Results: During allergologic assessment, two participants reported previous anaphylaxis to fish and/or seafood and were excluded from further analysis. The final study population comprised 150 female and 48 male participants. Of these, 93 presented with positive sIgE against mites. As expected, participants with mite sensitization displayed an elevated prevalence of perennial asthma or allergic rhinitis (p < 0.001). Further, they were more often sensitized to German cockroach, crab, claw, or shrimp (each p < 0.001). Der p 10 and Pen a 1 sIgE levels were below the cutoff level (<0.35 kU/L) in all subjects. However, the correlation analyses revealed that tropomyosin sIgE explained between 24% and 55% of the variance (R²) in sIgE against clam, crab, German cockroach, or shrimp (each p < 0.001).
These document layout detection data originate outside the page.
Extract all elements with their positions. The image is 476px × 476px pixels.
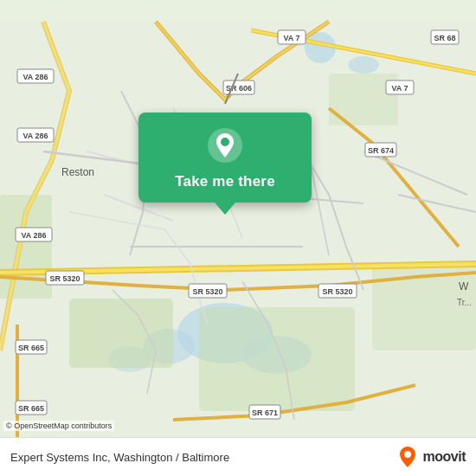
- svg-text:SR 5320: SR 5320: [322, 287, 352, 296]
- popup-card: Take me there: [138, 113, 312, 203]
- svg-text:VA 7: VA 7: [391, 84, 408, 93]
- svg-text:SR 671: SR 671: [252, 408, 278, 417]
- svg-text:VA 286: VA 286: [23, 132, 48, 140]
- bottom-info-left: Expert Systems Inc, Washington / Baltimo…: [10, 451, 229, 464]
- svg-point-58: [221, 138, 229, 146]
- svg-text:SR 5320: SR 5320: [192, 287, 222, 296]
- svg-text:VA 286: VA 286: [21, 231, 46, 240]
- svg-text:Tr...: Tr...: [457, 298, 472, 307]
- info-bar: Expert Systems Inc, Washington / Baltimo…: [0, 437, 476, 476]
- svg-rect-7: [69, 299, 173, 368]
- moovit-logo: moovit: [396, 445, 466, 469]
- svg-text:SR 665: SR 665: [18, 404, 44, 413]
- moovit-text: moovit: [423, 449, 466, 465]
- map-container: VA 7 VA 7 SR 68 VA 286 VA 286 VA 286 SR …: [0, 0, 476, 476]
- svg-rect-8: [199, 307, 355, 411]
- svg-text:SR 5320: SR 5320: [49, 274, 80, 283]
- place-name: Expert Systems Inc, Washington / Baltimo…: [10, 451, 229, 464]
- take-me-there-button[interactable]: Take me there: [175, 173, 275, 190]
- location-pin-icon: [206, 126, 244, 164]
- svg-text:SR 665: SR 665: [18, 344, 44, 352]
- svg-text:SR 674: SR 674: [368, 146, 394, 155]
- svg-point-59: [404, 451, 411, 458]
- svg-text:VA 7: VA 7: [283, 34, 299, 42]
- svg-text:VA 286: VA 286: [23, 73, 48, 81]
- svg-text:W: W: [459, 280, 469, 293]
- svg-text:Reston: Reston: [61, 166, 94, 178]
- svg-point-6: [348, 56, 379, 74]
- moovit-icon: [396, 445, 420, 469]
- svg-text:SR 68: SR 68: [434, 34, 455, 42]
- osm-attribution: © OpenStreetMap contributors: [3, 421, 114, 431]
Conclusion: Patients with mite sensitization have higher asymptomatic sIgE levels to shellfish. Even in patients with anti-tropomyosin sIgE levels below the cutoff level, anti-tropomyosin sIgE correlates strongly with sIgE against German cockroach, crab, clam, and shrimp. Our findings suggest large-scale false-positive results for sIgE to shellfish when analyzing patients with mite- or cockroach sensitization.

Introduction

In allergic rhinitis, allergic asthma, and food allergy, organisms mount a type 2 immune response toward antigens from otherwise harmless exogenous substances, such as grass pollen or food protein. This immune response results in the production of antigen-specific IgE (sIgE) antibodies by plasma cells. The produced sIgE circulates through the organism and binds to mast cells. Upon re-exposition, this membrane-bound IgE can be crosslinked, triggering mast cell degranulation. Mast cell granules contain, amongst other mediators, histamine, a main mediator of allergic symptoms (1). Patient histories suggesting allergic rhinitis, allergic asthma, and food allergies are usually confirmed by measuring antigen-specific IgE in blood serum, by skin testing (2), or ultimately by allergen challenge (3). It is important to note that skin tests and sIgE measurements may only prove sensitization. The presence of clinical symptoms upon allergen exposure is a mandatory feature of allergic diseases (4). Therefore, sensitization does not automatically imply allergy. The reasons for this are not fully understood.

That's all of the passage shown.